◆ WHAT YOU SHOULD DO:
Only the lines holding the word "Serie" are wanted; copy each of them from the listing.

= Beginning of Section =

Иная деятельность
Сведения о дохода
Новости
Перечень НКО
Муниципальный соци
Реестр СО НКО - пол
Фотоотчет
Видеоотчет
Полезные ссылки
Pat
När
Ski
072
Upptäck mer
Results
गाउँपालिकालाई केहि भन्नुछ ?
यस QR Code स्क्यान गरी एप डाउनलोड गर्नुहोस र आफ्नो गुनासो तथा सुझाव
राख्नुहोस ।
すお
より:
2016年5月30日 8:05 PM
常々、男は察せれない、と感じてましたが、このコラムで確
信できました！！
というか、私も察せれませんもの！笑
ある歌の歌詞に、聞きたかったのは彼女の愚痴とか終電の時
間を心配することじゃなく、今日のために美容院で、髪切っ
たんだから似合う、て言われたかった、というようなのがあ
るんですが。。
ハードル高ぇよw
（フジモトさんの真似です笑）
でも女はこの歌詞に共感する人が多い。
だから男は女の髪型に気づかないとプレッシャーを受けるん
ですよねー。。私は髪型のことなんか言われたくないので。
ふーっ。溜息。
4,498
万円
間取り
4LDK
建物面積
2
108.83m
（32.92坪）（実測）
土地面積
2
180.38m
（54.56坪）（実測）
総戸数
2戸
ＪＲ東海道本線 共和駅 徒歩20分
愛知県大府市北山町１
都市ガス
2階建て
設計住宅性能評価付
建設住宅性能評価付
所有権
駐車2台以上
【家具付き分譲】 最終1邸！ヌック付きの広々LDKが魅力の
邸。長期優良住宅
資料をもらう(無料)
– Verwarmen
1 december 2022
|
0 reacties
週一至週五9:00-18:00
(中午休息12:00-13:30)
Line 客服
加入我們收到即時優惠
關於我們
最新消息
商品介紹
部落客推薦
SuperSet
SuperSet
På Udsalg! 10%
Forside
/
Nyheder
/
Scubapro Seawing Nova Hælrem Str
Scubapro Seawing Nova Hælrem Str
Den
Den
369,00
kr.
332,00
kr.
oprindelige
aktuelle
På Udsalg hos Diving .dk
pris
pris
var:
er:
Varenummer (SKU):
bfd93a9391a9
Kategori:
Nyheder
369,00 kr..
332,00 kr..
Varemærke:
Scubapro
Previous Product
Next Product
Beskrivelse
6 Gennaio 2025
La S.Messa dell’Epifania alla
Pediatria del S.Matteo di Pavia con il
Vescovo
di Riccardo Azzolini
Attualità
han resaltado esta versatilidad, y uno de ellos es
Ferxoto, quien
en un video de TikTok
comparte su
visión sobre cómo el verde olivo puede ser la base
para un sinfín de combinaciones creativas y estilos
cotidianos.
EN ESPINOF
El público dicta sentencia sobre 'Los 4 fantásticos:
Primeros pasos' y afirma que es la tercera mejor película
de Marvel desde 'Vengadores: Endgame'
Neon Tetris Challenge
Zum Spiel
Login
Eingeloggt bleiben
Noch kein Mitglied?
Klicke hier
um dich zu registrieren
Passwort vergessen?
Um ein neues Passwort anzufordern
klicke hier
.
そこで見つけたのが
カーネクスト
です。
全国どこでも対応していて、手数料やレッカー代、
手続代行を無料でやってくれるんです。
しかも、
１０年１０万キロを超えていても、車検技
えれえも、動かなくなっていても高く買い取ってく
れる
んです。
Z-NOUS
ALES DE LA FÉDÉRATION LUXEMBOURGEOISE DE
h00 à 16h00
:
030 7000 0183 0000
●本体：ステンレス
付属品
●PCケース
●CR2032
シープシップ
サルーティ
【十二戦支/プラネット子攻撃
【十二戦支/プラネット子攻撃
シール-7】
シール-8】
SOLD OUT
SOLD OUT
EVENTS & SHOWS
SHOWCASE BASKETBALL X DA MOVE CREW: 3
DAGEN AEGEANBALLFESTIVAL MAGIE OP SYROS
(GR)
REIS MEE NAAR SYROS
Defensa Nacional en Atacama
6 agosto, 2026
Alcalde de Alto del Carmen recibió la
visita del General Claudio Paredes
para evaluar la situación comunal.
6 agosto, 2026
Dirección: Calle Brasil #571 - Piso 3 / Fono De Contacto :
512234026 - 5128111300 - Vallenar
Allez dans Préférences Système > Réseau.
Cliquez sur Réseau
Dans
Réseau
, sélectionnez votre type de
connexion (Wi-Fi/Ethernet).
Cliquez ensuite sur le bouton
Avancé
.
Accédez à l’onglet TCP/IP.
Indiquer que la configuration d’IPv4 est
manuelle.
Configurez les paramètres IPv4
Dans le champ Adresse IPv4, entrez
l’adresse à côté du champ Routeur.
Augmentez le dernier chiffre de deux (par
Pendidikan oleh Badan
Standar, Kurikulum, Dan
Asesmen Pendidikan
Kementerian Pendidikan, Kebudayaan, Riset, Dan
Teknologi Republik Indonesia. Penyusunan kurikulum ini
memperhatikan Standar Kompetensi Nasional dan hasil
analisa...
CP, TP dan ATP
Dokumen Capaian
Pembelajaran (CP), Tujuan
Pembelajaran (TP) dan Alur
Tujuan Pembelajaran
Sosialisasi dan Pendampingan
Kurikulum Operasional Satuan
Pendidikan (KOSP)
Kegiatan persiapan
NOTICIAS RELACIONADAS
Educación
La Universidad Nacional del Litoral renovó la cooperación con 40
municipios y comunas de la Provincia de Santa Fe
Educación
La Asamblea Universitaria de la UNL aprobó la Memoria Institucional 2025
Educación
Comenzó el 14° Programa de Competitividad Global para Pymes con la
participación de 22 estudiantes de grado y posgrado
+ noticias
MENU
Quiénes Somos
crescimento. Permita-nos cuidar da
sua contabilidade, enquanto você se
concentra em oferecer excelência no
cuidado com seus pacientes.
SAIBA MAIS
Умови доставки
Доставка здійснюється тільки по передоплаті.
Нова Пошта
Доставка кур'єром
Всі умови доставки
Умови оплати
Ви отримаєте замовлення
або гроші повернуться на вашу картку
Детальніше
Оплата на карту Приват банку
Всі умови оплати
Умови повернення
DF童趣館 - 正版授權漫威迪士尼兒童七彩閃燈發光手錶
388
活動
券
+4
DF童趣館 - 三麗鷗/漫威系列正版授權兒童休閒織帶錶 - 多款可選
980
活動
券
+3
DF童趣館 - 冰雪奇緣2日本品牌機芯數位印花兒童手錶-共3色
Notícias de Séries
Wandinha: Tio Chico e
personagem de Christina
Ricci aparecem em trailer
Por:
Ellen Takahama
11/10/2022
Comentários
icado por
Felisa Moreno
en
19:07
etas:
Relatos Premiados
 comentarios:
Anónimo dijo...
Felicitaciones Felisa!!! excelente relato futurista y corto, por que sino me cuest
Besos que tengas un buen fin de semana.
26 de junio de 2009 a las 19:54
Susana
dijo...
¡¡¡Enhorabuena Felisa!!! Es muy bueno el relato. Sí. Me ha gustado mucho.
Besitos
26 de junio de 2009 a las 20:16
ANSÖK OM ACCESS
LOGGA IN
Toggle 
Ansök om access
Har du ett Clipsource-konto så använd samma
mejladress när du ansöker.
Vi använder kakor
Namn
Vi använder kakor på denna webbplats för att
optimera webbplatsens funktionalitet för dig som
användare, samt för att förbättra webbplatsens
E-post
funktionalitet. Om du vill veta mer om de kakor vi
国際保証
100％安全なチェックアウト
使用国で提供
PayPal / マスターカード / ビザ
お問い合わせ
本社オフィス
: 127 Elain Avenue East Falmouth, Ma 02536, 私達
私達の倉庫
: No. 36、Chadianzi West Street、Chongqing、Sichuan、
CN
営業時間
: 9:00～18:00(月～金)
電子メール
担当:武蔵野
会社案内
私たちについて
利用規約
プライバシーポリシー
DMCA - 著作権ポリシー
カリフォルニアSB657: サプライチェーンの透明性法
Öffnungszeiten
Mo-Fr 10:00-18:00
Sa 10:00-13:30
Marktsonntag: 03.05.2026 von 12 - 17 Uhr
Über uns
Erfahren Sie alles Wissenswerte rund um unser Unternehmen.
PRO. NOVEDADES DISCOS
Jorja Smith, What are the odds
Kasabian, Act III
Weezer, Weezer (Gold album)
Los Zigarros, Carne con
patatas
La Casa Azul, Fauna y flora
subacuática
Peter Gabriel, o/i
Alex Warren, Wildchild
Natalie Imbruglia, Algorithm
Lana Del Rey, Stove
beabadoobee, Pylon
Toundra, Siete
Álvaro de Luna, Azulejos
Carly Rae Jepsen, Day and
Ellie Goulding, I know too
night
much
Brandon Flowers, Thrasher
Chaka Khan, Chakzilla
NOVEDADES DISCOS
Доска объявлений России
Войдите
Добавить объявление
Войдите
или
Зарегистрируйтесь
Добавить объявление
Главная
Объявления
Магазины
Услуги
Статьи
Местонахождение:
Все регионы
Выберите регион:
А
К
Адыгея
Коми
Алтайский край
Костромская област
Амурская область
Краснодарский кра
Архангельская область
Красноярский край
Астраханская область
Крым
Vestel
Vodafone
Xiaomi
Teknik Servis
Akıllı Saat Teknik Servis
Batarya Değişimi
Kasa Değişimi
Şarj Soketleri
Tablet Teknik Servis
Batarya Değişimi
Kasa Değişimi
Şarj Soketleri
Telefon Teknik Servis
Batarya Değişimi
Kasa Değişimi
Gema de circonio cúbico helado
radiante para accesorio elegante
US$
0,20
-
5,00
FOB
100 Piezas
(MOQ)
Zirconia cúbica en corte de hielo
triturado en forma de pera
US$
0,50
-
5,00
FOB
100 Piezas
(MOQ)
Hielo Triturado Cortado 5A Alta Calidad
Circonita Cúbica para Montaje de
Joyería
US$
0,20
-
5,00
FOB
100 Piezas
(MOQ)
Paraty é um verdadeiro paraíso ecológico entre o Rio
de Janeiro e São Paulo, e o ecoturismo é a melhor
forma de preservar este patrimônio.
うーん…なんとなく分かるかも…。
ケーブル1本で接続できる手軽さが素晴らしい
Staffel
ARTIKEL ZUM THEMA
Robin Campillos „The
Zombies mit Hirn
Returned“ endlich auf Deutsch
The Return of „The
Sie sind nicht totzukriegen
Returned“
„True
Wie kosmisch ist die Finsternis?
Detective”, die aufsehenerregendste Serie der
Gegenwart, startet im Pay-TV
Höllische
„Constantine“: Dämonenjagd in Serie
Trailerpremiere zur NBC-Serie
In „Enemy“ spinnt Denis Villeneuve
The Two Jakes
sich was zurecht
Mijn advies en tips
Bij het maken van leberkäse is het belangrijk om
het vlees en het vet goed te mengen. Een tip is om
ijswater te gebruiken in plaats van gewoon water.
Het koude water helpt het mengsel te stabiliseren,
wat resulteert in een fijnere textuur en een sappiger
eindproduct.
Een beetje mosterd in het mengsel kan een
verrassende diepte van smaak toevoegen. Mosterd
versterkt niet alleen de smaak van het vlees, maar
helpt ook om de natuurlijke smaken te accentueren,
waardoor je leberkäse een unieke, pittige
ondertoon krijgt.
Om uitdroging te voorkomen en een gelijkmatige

= End of Section =

◆ EXERCISE SOLUTION:
Detective”, die aufsehenerregendste Serie der
„Constantine“: Dämonenjagd in Serie
Trailerpremiere zur NBC-Serie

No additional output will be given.